O Operador Nacional do Sistema Elétrico (ONS) atualizou os dados sobre as restrições operacionais impostas a usinas solares fotovoltaicas pelo mecanismo de "constrained-off". A divulgação, que visa gerenciar o escoamento da crescente capacidade solar no país, segue as diretrizes da Resolução Normativa ANEEL nº 1.030/2022. Essa norma estabelece as regras para o tratamento dessas ocorrências no Sistema Interligado Nacional (SIN).
O termo "constrained-off" refere-se à situação em que usinas geradoras, apesar de terem plena capacidade de produção, são impedidas de injetar energia na rede devido a limitações na infraestrutura de transmissão ou distribuição. Para o setor solar fotovoltaico, que registrou uma rápida expansão nos últimos anos, essa restrição representa uma perda de receita e um desafio operacional significativo, especialmente em regiões com alta concentração de empreendimentos.
A rápida expansão da geração solar fotovoltaica no Brasil, acelerada a partir de meados da década de 2010, tem superado em algumas regiões a capacidade de escoamento da rede de transmissão. O Nordeste, em particular, consolidou-se como um polo de geração renovável, mas também como uma área com gargalos significativos.
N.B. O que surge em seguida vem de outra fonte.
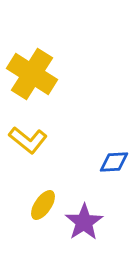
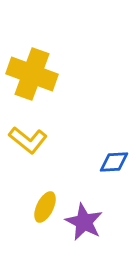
yellow cross: rotated 12 degrees counterclockwise
yellow ellipse: moved 2 px right, 2 px down; rotated 8 degrees counterclockwise
purple star: rotated 12 degrees counterclockwise
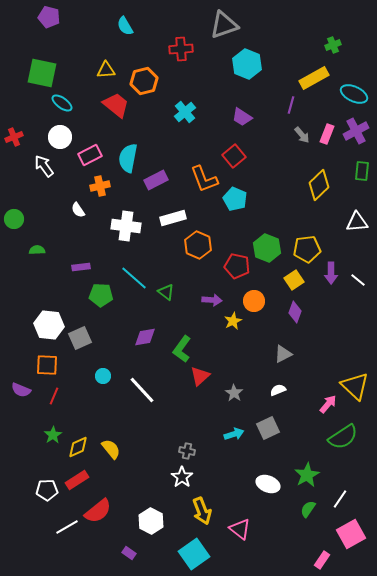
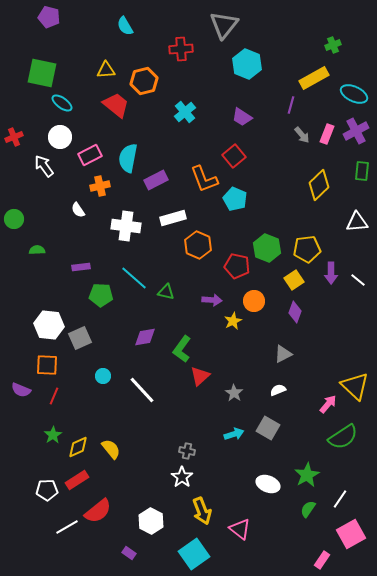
gray triangle at (224, 25): rotated 32 degrees counterclockwise
green triangle at (166, 292): rotated 24 degrees counterclockwise
gray square at (268, 428): rotated 35 degrees counterclockwise
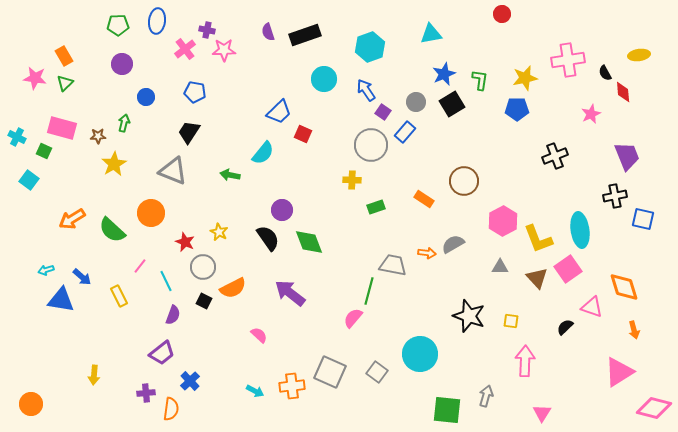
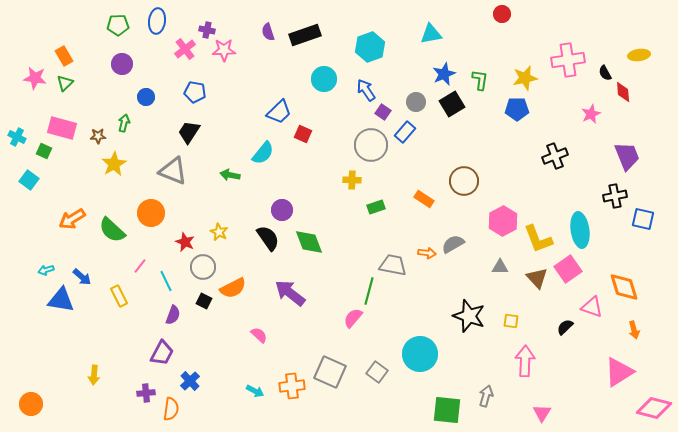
purple trapezoid at (162, 353): rotated 24 degrees counterclockwise
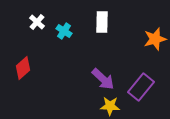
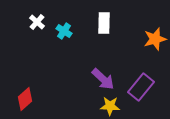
white rectangle: moved 2 px right, 1 px down
red diamond: moved 2 px right, 31 px down
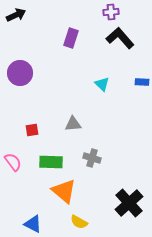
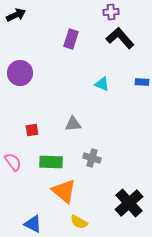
purple rectangle: moved 1 px down
cyan triangle: rotated 21 degrees counterclockwise
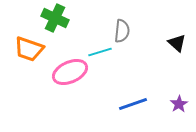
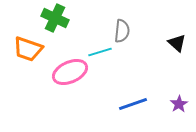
orange trapezoid: moved 1 px left
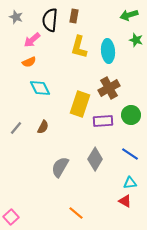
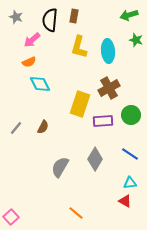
cyan diamond: moved 4 px up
A infraestrutura existente não consegue acompanhar o ritmo de instalação de novas usinas, resultando em volumes expressivos de energia que não podem ser despachados.
Antes da Resolução Normativa ANEEL nº 1.030/2022, o tratamento e a compensação para o "constrained-off" eram menos formalizados, gerando incerteza para os geradores e desafios operacionais para o ONS. A resolução da Agência Nacional de Energia Elétrica (ANEEL) padronizou procedimentos e critérios de compensação, buscando trazer mais previsibilidade ao setor e garantir a segurança e a estabilidade do sistema elétrico. A norma detalha as condições de despacho fora da ordem de mérito e o ressarcimento aos geradores.
Os principais atores envolvidos nesta dinâmica são o ONS, responsável por identificar, gerenciar e divulgar as restrições operacionais, e a ANEEL, que estabelece as diretrizes regulatórias. Os geradores fotovoltaicos são diretamente afetados pela perda de receita e pelo desligamento de suas usinas, enquanto as transmissoras são responsáveis pela infraestrutura que, por vezes, apresenta os gargalos que deflagram o problema.
Com uma capacidade instalada de energia solar fotovoltaica que já ultrapassa os 40 GW, somando geração centralizada e distribuída, o Brasil enfrenta a necessidade urgente de adequar sua rede. Em 2023, o ONS registrou volumes significativos de energia não escoada devido a essas restrições, o que evidencia que a energia limpa gerada não está sendo plenamente aproveitada, principalmente em áreas de grande potencial renovável.
Os impactos do "constrained-off" são diversos. O fenômeno afeta diretamente a rentabilidade dos projetos solares, resultando em perdas de receita para os geradores e aumentando o risco de investimento em novas usinas, sobretudo em regiões já congestionadas. Para o consumidor final, os custos de compensação aos geradores pela energia não escoada podem ser repassados para a tarifa, elevando o custo final da eletricidade.
Além disso, a não utilização plena da capacidade renovável retarda a transição energética e a descarbonização da matriz elétrica brasileira, limitando o potencial de fontes limpas. Essa questão não é exclusiva do Brasil; países como Alemanha, Austrália e a Califórnia, nos Estados Unidos, com alta penetração de renováveis intermitentes, também enfrentam desafios semelhantes de "curtailment" e congestionamento de rede. No Brasil, a geração eólica no Nordeste já enfrentou cenário similar no passado, o que impulsionou investimentos em linhas de transmissão.
O ONS continuará a monitorar e divulgar periodicamente os dados de "constrained-off", fornecendo transparência ao mercado sobre as restrições operacionais e a evolução do problema. A ANEEL, por sua vez, pode revisar a Resolução Normativa nº 1.030/2022 ou emitir notas técnicas complementares para aprimorar a metodologia de compensação e os procedimentos operacionais, com base na experiência acumulada e no feedback do setor. A expansão da rede de transmissão, por meio de leilões promovidos pela agência, é crucial para mitigar o problema a médio e longo prazo.